*** Supplied records ***

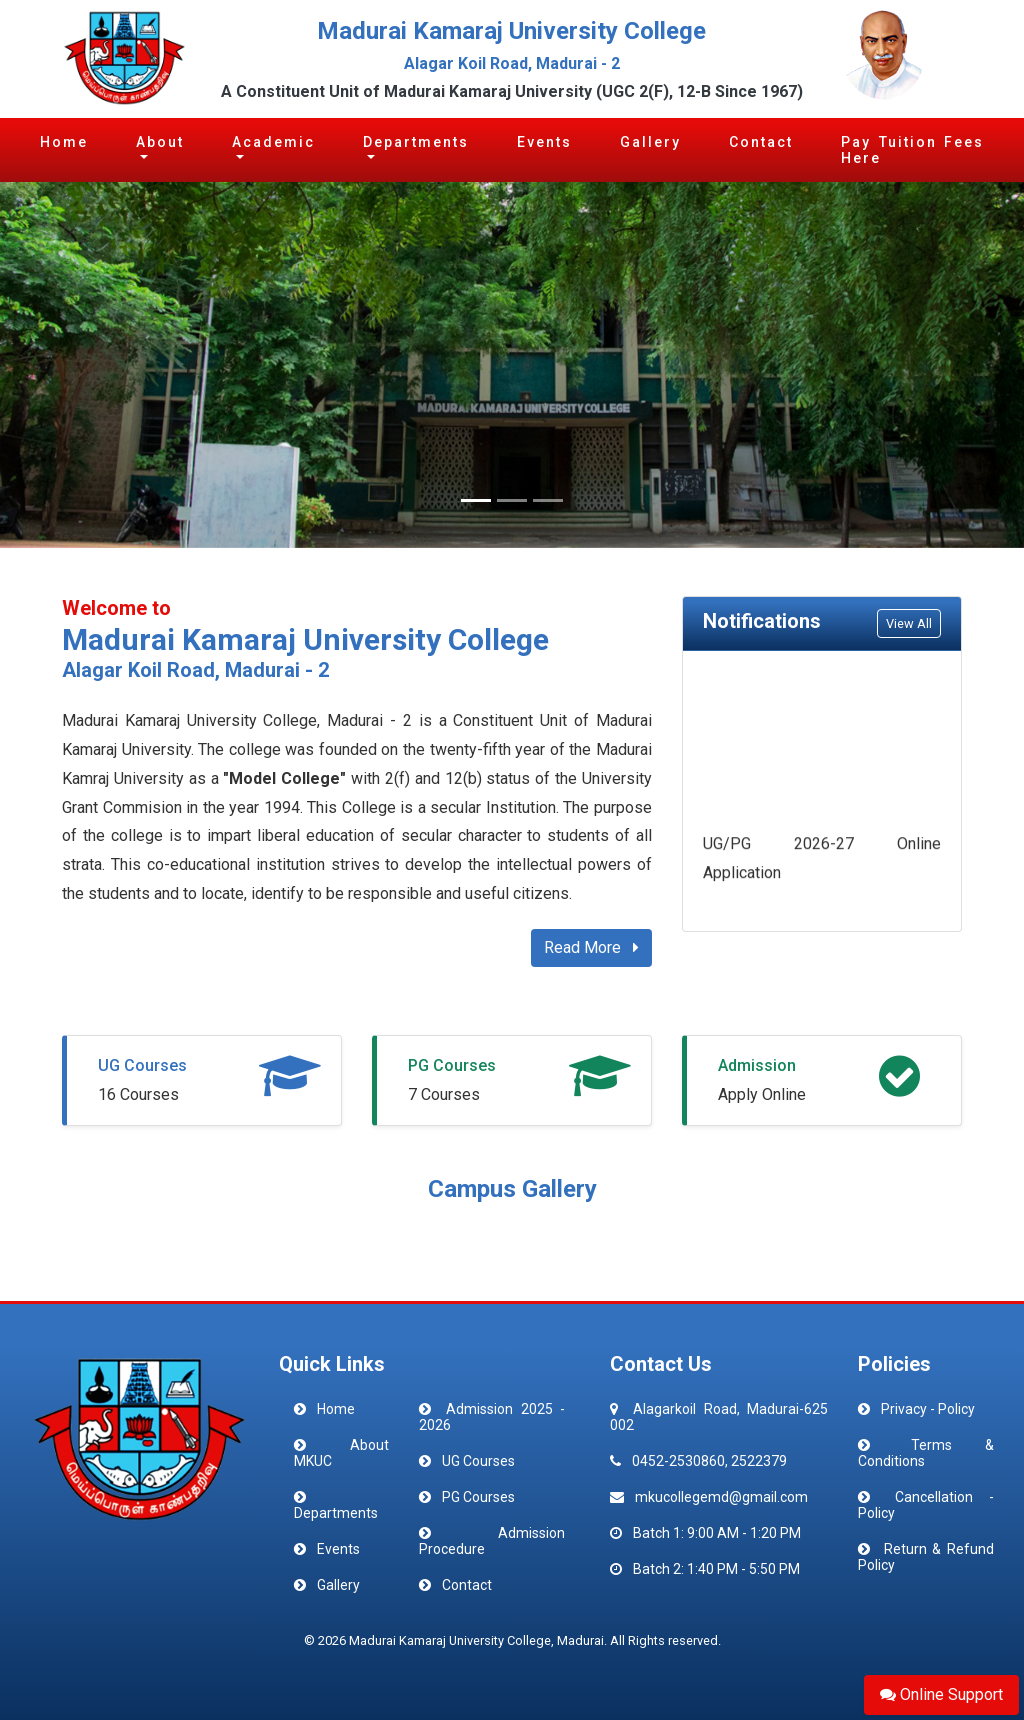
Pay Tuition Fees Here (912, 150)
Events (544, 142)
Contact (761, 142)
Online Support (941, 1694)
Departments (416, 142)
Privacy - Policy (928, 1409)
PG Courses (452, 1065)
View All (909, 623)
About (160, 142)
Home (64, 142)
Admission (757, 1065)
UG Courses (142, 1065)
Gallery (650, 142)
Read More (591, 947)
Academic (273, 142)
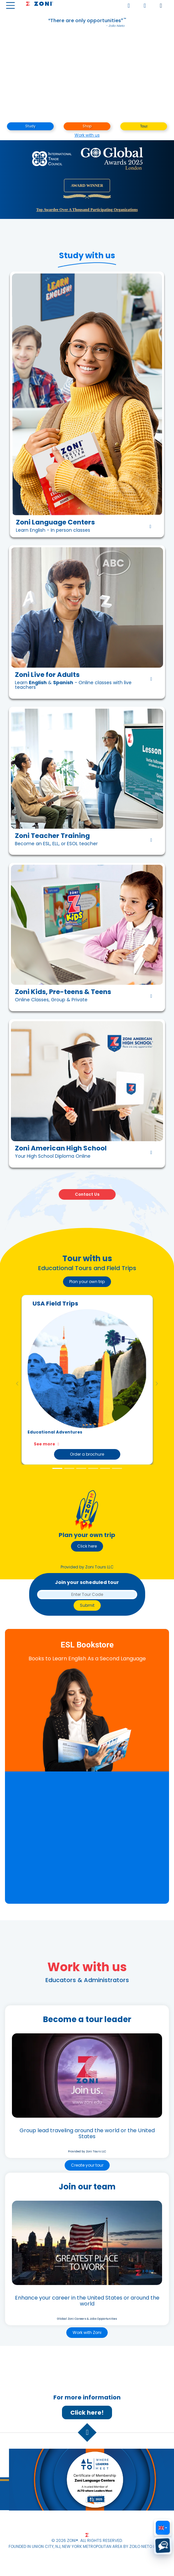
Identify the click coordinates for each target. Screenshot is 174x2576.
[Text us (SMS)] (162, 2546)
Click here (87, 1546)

*** End of Supplied records ***
*** Supplied records ***

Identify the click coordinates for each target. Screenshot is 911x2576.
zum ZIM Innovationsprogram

*** End of Supplied records ***

*Try it*.
Using the entries above, repeat exactly the lines from the one with "Pay Tuition Fees Here (912, 150)" to the one with "Click here (87, 1546)", both included, and leave the pictures behind.

*Exercise solution*.
Pay Tuition Fees Here (912, 150)
Events (544, 142)
Contact (761, 142)
Online Support (941, 1694)
Departments (416, 142)
Privacy - Policy (928, 1409)
PG Courses (452, 1065)
View All (909, 623)
About (160, 142)
Home (64, 142)
Admission (757, 1065)
UG Courses (142, 1065)
Gallery (650, 142)
Read More (591, 947)
Academic (273, 142)
Identify the click coordinates for each target. Screenshot is 174x2576.
[Text us (SMS)] (162, 2546)
Click here (87, 1546)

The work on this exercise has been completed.